I think that many, though not all, committee members will try to do a good job, but they may fail. My perspective is mathematics in which a dissertation is very arcane (or can be, anyway) and few people in the world are as well versed in the particular tiny research area as the author, and, perhaps, the advisor. It may be a bit different in some other fields and perhaps wildly different in dissimilar fields.
But people are also busy with their own work and don't have the time or the inclination to learn every part of the background of a given (math) thesis. Many will try to read it, but will get stuck at some point. Questions from those people are likely to be to ask for some explanation of what is going on at the point that they got stuck. If you know your work well, these are fairly easy to answer, though it is possible to give an unsatisfactory, overly pedantic, answer. If you can provide insight about how to continue then you get a win.
But many people, being busy, will just defer to your advisor. This is especially the case if your advisor is a well respected mathematician. A couple of days (maybe hours) before the oral exam, they will go the the advisor and ask: "This is ok, right?". The advisor will assure them that all is well and so they have the confidence to sign off on your work. Proof by Authority, I suppose.
If you think this is cynical, then ask around. I know that it happens, both from being a student and from being an advisor. I won't admit, of course, to that behavior when I was another committee member.

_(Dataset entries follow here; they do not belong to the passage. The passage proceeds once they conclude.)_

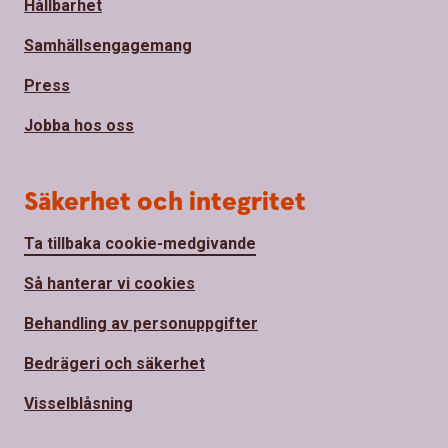
Hållbarhet
Samhällsengagemang
Press
Jobba hos oss
Säkerhet och integritet
Ta tillbaka cookie-medgivande
Så hanterar vi cookies
Behandling av personuppgifter
Bedrägeri och säkerhet
Visselblåsning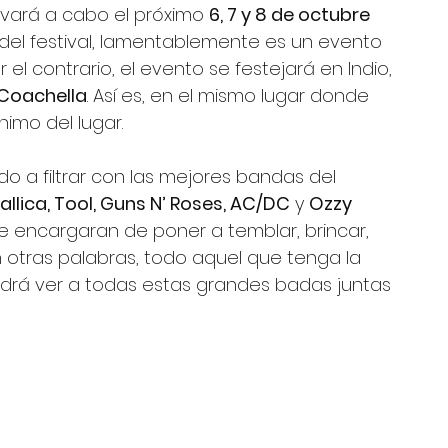
levará a cabo el próximo 
6, 7 y 8 de octubre 
 del festival, lamentablemente es un evento 
el contrario, el evento se festejará en Indio, 
Coachella
. Así es, en el mismo lugar donde 
imo del lugar. 
 a filtrar con las mejores bandas del 
allica, Tool, Guns N’ Roses, AC/DC
 y 
Ozzy 
e encargaran de poner a temblar, brincar, 
 En otras palabras, todo aquel que tenga la 
drá ver a todas estas grandes badas juntas 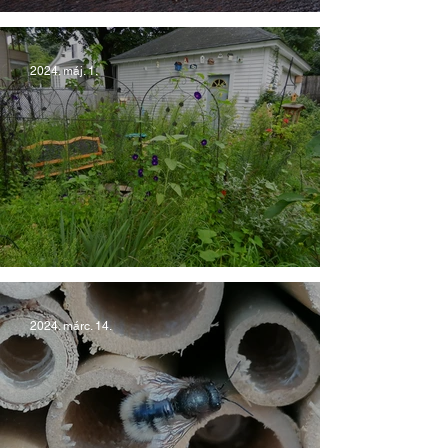
SOS Denevért találtam!
2024. máj. 1.
5 tipp a sünbarát kerthez
2024. márc. 14.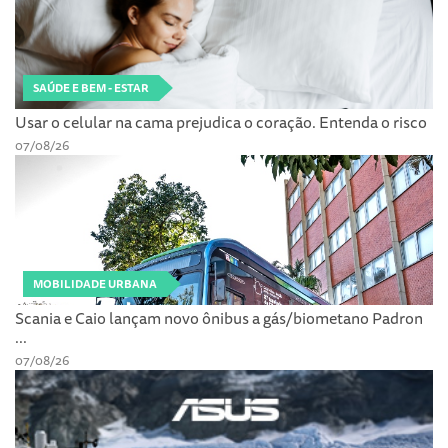
SAÚDE E BEM - ESTAR
Usar o celular na cama prejudica o coração. Entenda o risco
07/08/26
MOBILIDADE URBANA
Scania e Caio lançam novo ônibus a gás/biometano Padron
...
07/08/26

However, as Bryan Krause says, things differ. You may get an eager committee member who has examined your work in detail. If they disagree with it or have a certain sort of personality, you might get uncomfortable questions. You need to give reasonable answers, of course, but you can, I hope also depend on your advisor to serve as your shield from overly critical things. You won't be required to give a perfect answer to every question, but need to demonstrate mastery of the ideas in the thesis and the surrounding micro-field.
But, in particular, you can't be expected to give snap answers to questions that require study and reflection to properly answer. If someone has seen a paper that you don't know about and it seems to say something different from what you have written, then it may take a lot of analysis to see (a) whether there really is a difference and (b) why the different results arose.
My committee was something like the following. My advisor knew everything that I did and he supported the work. Another faculty member was in the same research group and understood it well, but had few questions. But he had the background to follow it without a lot of detail. Another one, I think, just deferred to my advisor. Another who didn't ask questions in the "defense" came to me afterwards and admitted that he couldn't understand it very well (his sub field was different) but he found a few typos and gave me a list.
On the other hand, I heard of a case at the time, possibly apocryphal, in which a candidate in chemistry was denied a degree because the talk mentioned ph throughout. In that place, an external (out of field) examiner was required and that person asked for a lay-person's explanation of ph. The candidate froze up and couldn't answer, though it is a subject studied in first year chemistry. But, the fact that such a story was remembered (or made up) points out how rare such things really are.